A screenplay should be short enough to be read into memory in one fell swoop. If so, you could then remove all punctation using the translate
method. Finally, you can produce your list simply by splitting on whitespace using str.split
:
import string
with open('screenplay.txt', 'rb') as f:
content = f.read()
content = content.translate(None, string.punctuation).lower()
words = content.split()
print words
Note that this will change Mr.Smith
into mrsmith
. If you'd like it to become ['mr', 'smith']

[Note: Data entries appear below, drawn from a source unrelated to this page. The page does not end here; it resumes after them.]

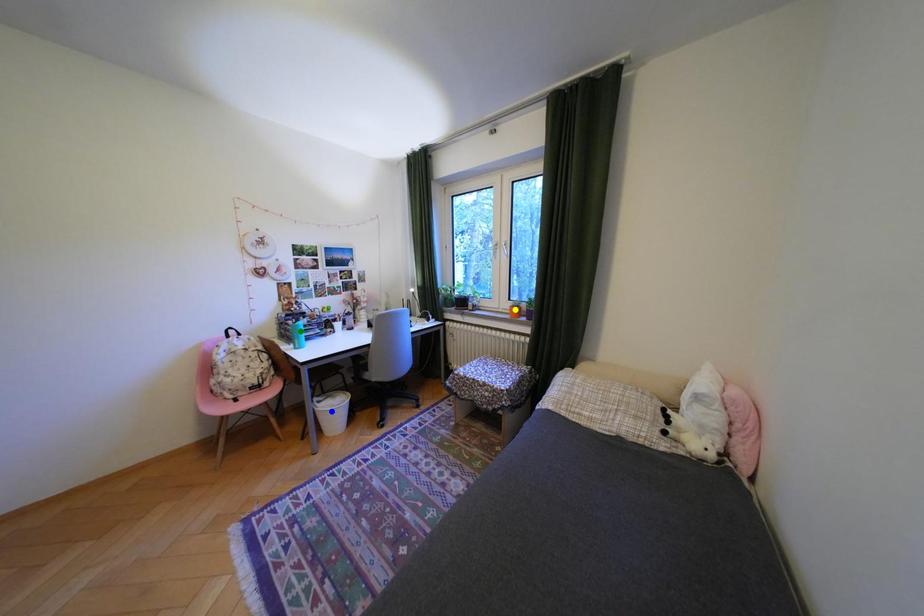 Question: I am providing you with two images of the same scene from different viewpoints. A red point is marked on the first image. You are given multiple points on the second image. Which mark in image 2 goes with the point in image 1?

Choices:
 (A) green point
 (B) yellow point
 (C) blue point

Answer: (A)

then you could replace all punctation with spaces, and then use str.split
:
def using_translate(content):
table = string.maketrans(
string.punctuation,
' '*len(string.punctuation))
content = content.translate(table).lower()
words = content.split()
return words
One problem you might encounter using a positive regex pattern such as [a-z]+
is that it will only match ascii characters. If the file has accented characters, the words would get split apart.
Gruyère
would become ['Gruy','re']
.
You could fix that by using re.split
to split on punctuation.
For example,
def using_re(content):
words = re.split(r"[ %s\t\n]+" % (string.punctuation,), content.lower())
return words
However, using str.translate
is faster:
In [72]: %timeit using_re(content)
100000 loops, best of 3: 9.97 us per loop
In [73]: %timeit using_translate(content)
100000 loops, best of 3: 3.05 us per loop